The problem with being labelled the best is that you find yourself always having  to work that much harder because your audience immediately doubts your credibility.

 

The best? Really? The best beer? In the whole world? Really?

 

It’s kind of no-win since some will be swayed by the hype without truly forming their own opinion whilst others will do their darnedest to find any and all flaws because deep down they know you cannot be the best.

 

I think the best way to approach this beer would be through a blind taste test so unbiased drinkers can indulge minus the weight of all those preconceptions and background noise distorting what you are tasting.

 

Westie 12

 

Nonetheless I tried and it and for what it’s worth this is what I thought…

 

Westvlelevern 12 pours a deep reddish brown with lots of cloud and lots of carbonation. There is some cream coloured head on the initial pour but it dies off leaving some nice lacing on the glass and a light skim across the top. The nose is all-Belgian sweet, somewhat yeasty with malty overtones. First couple of sips I am surprised how effervescent this one remains giving a light bodied quality to a beer that is anything but.

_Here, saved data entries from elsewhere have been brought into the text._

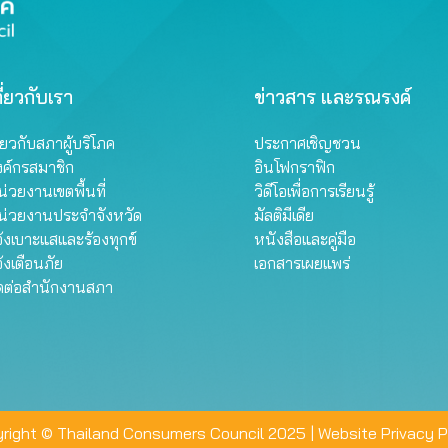
ี่ยวกับเรา
ข่าวสาร และรณรงค์
ี่ยวกับสภาผู้บริโภค
ประกาศเชิญชวน
งค์กรสมาชิก
อินโฟกราฟิก
่วยงานเขตพื้นที่
วิดีโอเพื่อการเรียนรู้
น่วยงานประจำจังหวัด
มัลติมีเดีย
้งเบาะแสและร้องทุกข์
หนังสือและคู่มือ
้งเตือนภัย
เอกสารเผยแพร่
ิดต่อสำนักงานสภา
right © Thailand Consumers Council 2025 |
Website Privacy P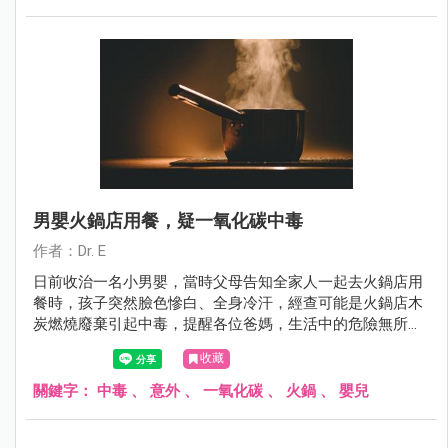
男嬰火鍋店用餐，疑一氧化碳中毒
作者：Dr. E
日前收治一名小男嬰，當時父母告知全家人一起去火鍋店用
餐時，孩子突然臉色慘白、全身冷汗，經查可能是火鍋店木
炭燃燒廢棄引起中毒，提醒各位爸媽，生活中的危險無所不
在，一定要注意外出用餐環境，減少意外發生。
收藏
關鍵字：
中毒
、
意外
、
一氧化碳
、
火鍋
、
嬰兒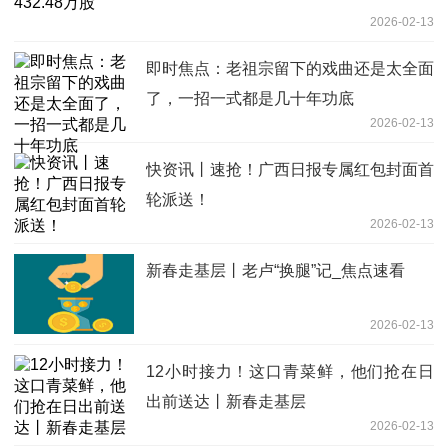
2026-02-13
即时焦点：老祖宗留下的戏曲还是太全面
了，一招一式都是几十年功底
2026-02-13
快资讯丨速抢！广西日报专属红包封面首
轮派送！
2026-02-13
新春走基层丨老卢“换腿”记_焦点速看
2026-02-13
12小时接力！这口青菜鲜，他们抢在日
出前送达丨新春走基层
2026-02-13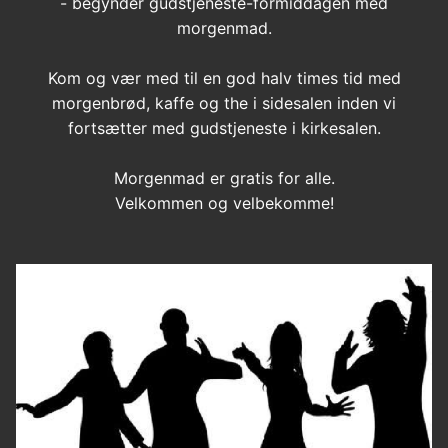
- begynder gudstjeneste-formiddagen med
morgenmad.
Kom og vær med til en god halv times tid med
morgenbrød, kaffe og the i sidesalen inden vi
fortsætter med gudstjeneste i kirkesalen.
Morgenmad er gratis for alle.
Velkommen og velbekomme!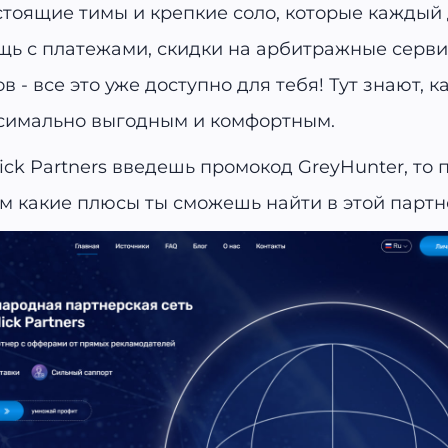
астоящие тимы и крепкие соло, которые каждый
щь с платежами, скидки на арбитражные серви
 - все это уже доступно для тебя! Тут знают, к
ксимально выгодным и комфортным.
lick Partners введешь промокод GreyHunter, то
 какие плюсы ты сможешь найти в этой партн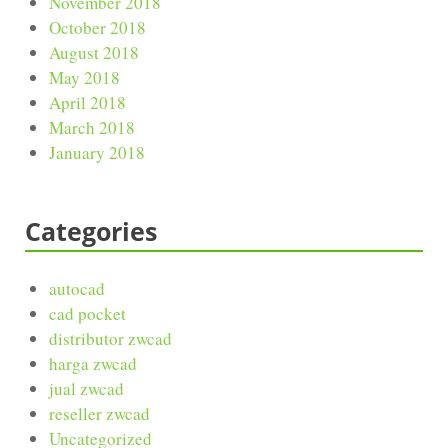
November 2018
October 2018
August 2018
May 2018
April 2018
March 2018
January 2018
Categories
autocad
cad pocket
distributor zwcad
harga zwcad
jual zwcad
reseller zwcad
Uncategorized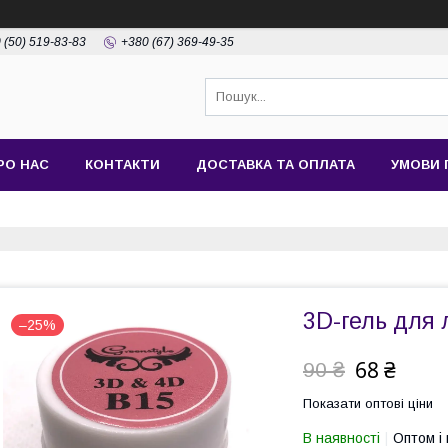
 (50) 519-83-83
+380 (67) 369-49-35
РО НАС
КОНТАКТИ
ДОСТАВКА ТА ОПЛАТА
УМОВИ 
3D-гель для 
–25%
68 ₴
90 ₴
Показати оптові ціни
В наявності
Оптом і 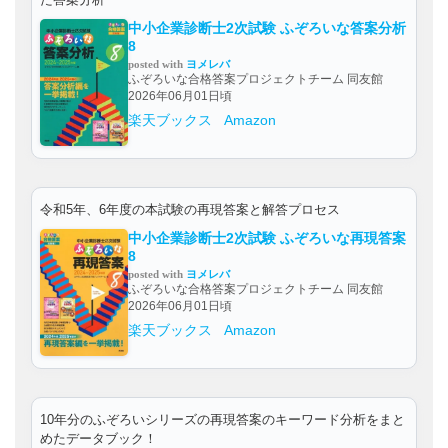
中小企業診断士2次試験 ふぞろいな答案分析
8
posted with
ヨメレバ
ふぞろいな合格答案プロジェクトチーム 同友館
2026年06月01日頃
楽天ブックス
Amazon
令和5年、6年度の本試験の再現答案と解答プロセス
中小企業診断士2次試験 ふぞろいな再現答案
8
posted with
ヨメレバ
ふぞろいな合格答案プロジェクトチーム 同友館
2026年06月01日頃
楽天ブックス
Amazon
10年分のふぞろいシリーズの再現答案のキーワード分析をまと
めたデータブック！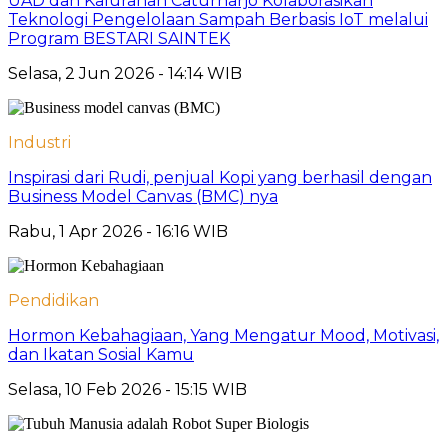
UAD dan Kalurahan Caturharjo Kolaborasikan
Teknologi Pengelolaan Sampah Berbasis IoT melalui
Program BESTARI SAINTEK
Selasa, 2 Jun 2026 - 14:14 WIB
Industri
Inspirasi dari Rudi, penjual Kopi yang berhasil dengan
Business Model Canvas (BMC) nya
Rabu, 1 Apr 2026 - 16:16 WIB
Pendidikan
Hormon Kebahagiaan, Yang Mengatur Mood, Motivasi,
dan Ikatan Sosial Kamu
Selasa, 10 Feb 2026 - 15:15 WIB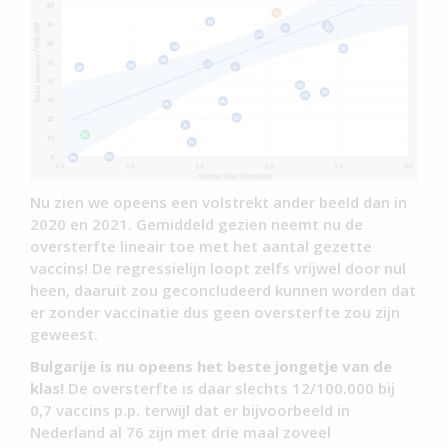
Nu zien we opeens een volstrekt ander beeld dan in
2020 en 2021. Gemiddeld gezien neemt nu de
oversterfte lineair toe met het aantal gezette
vaccins! De regressielijn loopt zelfs vrijwel door nul
heen, daaruit zou geconcludeerd kunnen worden dat
er zonder vaccinatie dus geen oversterfte zou zijn
geweest.
Bulgarije is nu opeens het beste jongetje van de
klas!
De oversterfte is daar slechts 12/100.000 bij
0,7 vaccins p.p. terwijl dat er bijvoorbeeld in
Nederland al 76 zijn met drie maal zoveel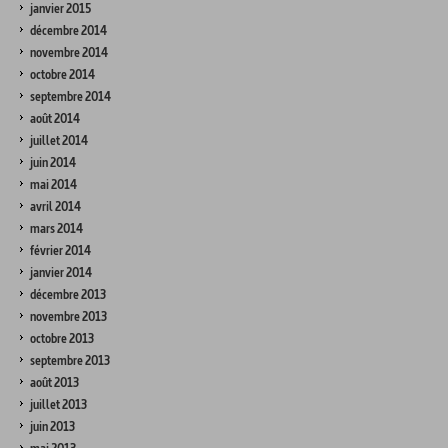
janvier 2015
décembre 2014
novembre 2014
octobre 2014
septembre 2014
août 2014
juillet 2014
juin 2014
mai 2014
avril 2014
mars 2014
février 2014
janvier 2014
décembre 2013
novembre 2013
octobre 2013
septembre 2013
août 2013
juillet 2013
juin 2013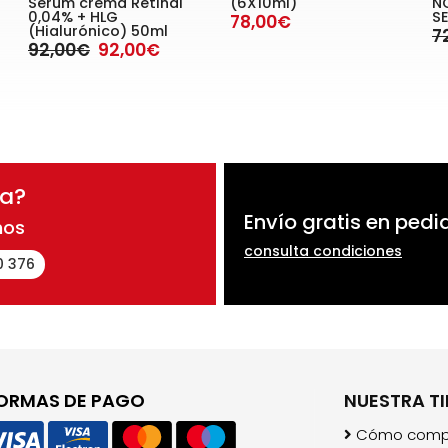
Sérum crema Retinal
(6X10ml)
N
0,04% + HLG
S
78,00€
(Hialurónico) 50ml
7
92,00€
92,00€
da?
Envío gratis en pedi
nos
consulta condiciones
0 376
ORMAS DE PAGO
NUESTRA T
Cómo comp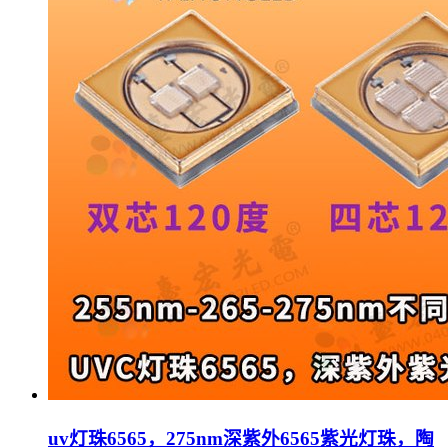
uv灯珠6565，275nm深紫外6565紫光灯珠，陶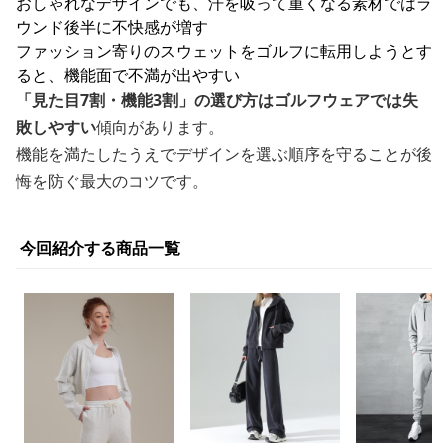
おしゃれなデザインでも、汗を吸って重くなる素材ではラ
ウンド後半に不快感が増す
ファッション寄りのスウェットをゴルフに転用しようとす
ると、機能面で不満が出やすい
「見た目7割・機能3割」の選び方はゴルフウェアでは失
敗しやすい
傾向があります。
機能を満たしたうえでデザインを選ぶ順序を守ることが後
悔を防ぐ最大のコツです。
今回紹介する商品一覧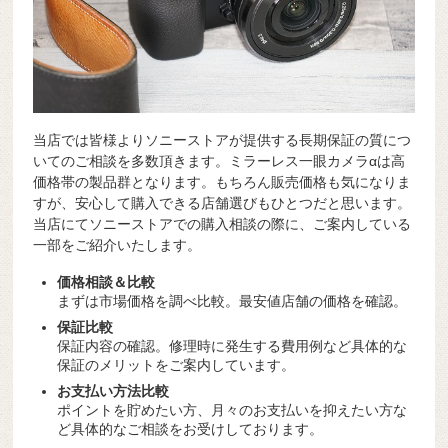
当店では皆様よりソニーストアが提供する長期保証の質につ
いてのご相談を多数頂きます。ミラーレス一眼カメラαは高
価格帯の製品群となります。もちろん販売価格も気になりま
すが、安心して購入できる店舗選びもひとつだと思います。
当店にてソニーストアでの購入相談の際に、ご案内している
一部をご紹介いたします。
価格相談＆比較
まずは市場価格を調べ比較。最安値店舗の価格を確認。
保証比較
保証内容の確認。修理時に発生する費用例など具体的な
保証のメリットをご案内しています。
お支払い方法比較
ポイントを貯めたい方、月々のお支払いを抑えたい方な
ど具体的なご相談をお受けしております。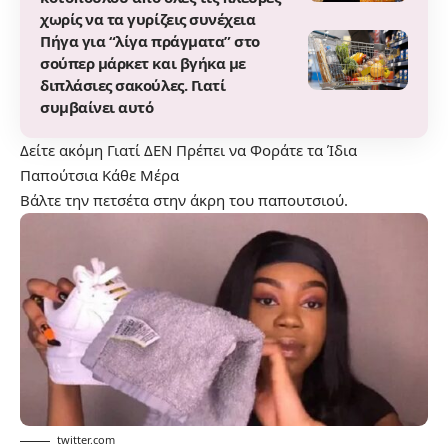
χωρίς να τα γυρίζεις συνέχεια
Πήγα για “λίγα πράγματα” στο
σούπερ μάρκετ και βγήκα με
διπλάσιες σακούλες. Γιατί
συμβαίνει αυτό
Δείτε ακόμη
Γιατί ΔΕΝ Πρέπει να Φοράτε τα Ίδια
Παπούτσια Κάθε Μέρα
Βάλτε την πετσέτα στην άκρη του παπουτσιού.
twitter.com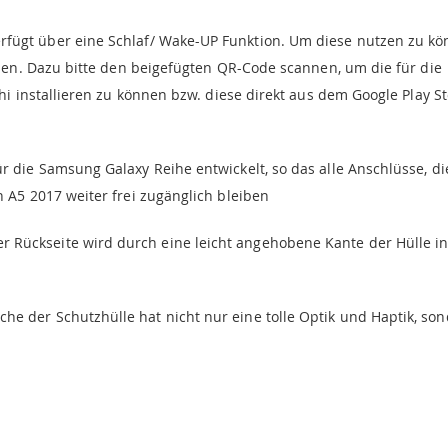
rfügt über eine Schlaf/ Wake-UP Funktion. Um diese nutzen zu kö
den. Dazu bitte den beigefügten QR-Code scannen, um die für die
hi installieren zu können bzw. diese direkt aus dem Google Play S
ür die Samsung Galaxy Reihe entwickelt, so das alle Anschlüsse, di
 A5 2017 weiter frei zugänglich bleiben
r Rückseite wird durch eine leicht angehobene Kante der Hülle i
he der Schutzhülle hat nicht nur eine tolle Optik und Haptik, so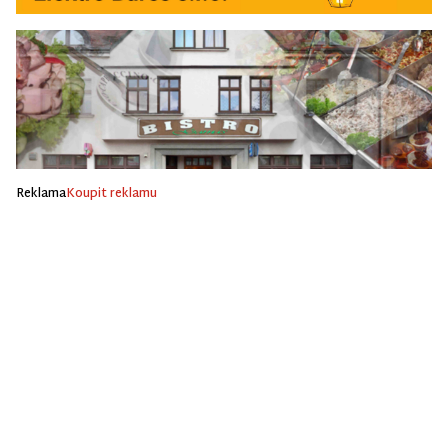
Reklama
Koupit reklamu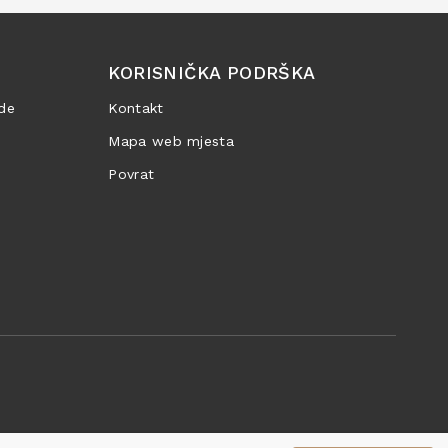
KORISNIČKA PODRŠKA
de
Kontakt
Mapa web mjesta
Povrat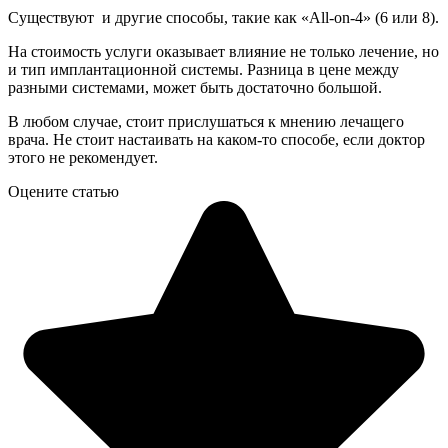
Существуют и другие способы, такие как «All-on-4» (6 или 8).
На стоимость услуги оказывает влияние не только лечение, но
и тип имплантационной системы. Разница в цене между
разными системами, может быть достаточно большой.
В любом случае, стоит прислушаться к мнению лечащего
врача. Не стоит настаивать на каком-то способе, если доктор
этого не рекомендует.
Оцените статью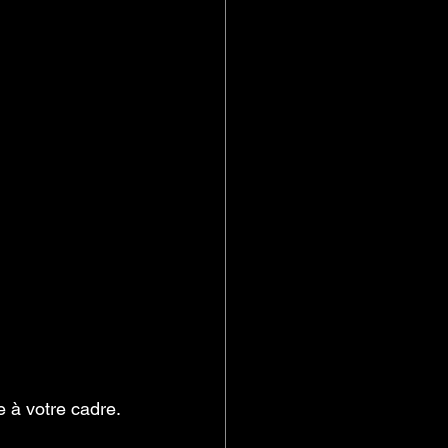
e à votre cadre.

Rich, almost cloyingly sweet at times, dark fruity flavours and a strong alcohol taste. Kind of a treacle like quality. It comes off a bit sharp straight from the fridge but really grows on me as I keep drinking. The mouthfeel takes on a really creamy quality as you drink. On the finish you get dried fruit sweetness tempered by the big alcohol content of this beer (over 10% ABV). Overall a really beautiful Belgian Quadrupel.

 

I know, I know, but is it the best beer in the world?

 

Well this beer does really throw down the gauntlet for Belgian beers, as an example of the style it is one of the best I have ever had. Whether it is so fantastic that I would choose this beer over all other styles I have to say no.

 

There have been many times I thought I found the best beer in the world drinking Russian River Supplication for the first time, sampling Pliny the Elder on tap, my very first Lost Abbey experience with Angel’s Share, the sour goodness of Sang Noir from Cascade Brewing Barrel House, savouring The Abyss from Deschutes etc. but all these best beers were contingent on so many other factors that given a choice my ‘best beer in the world’ changes with the day, the season and my mood.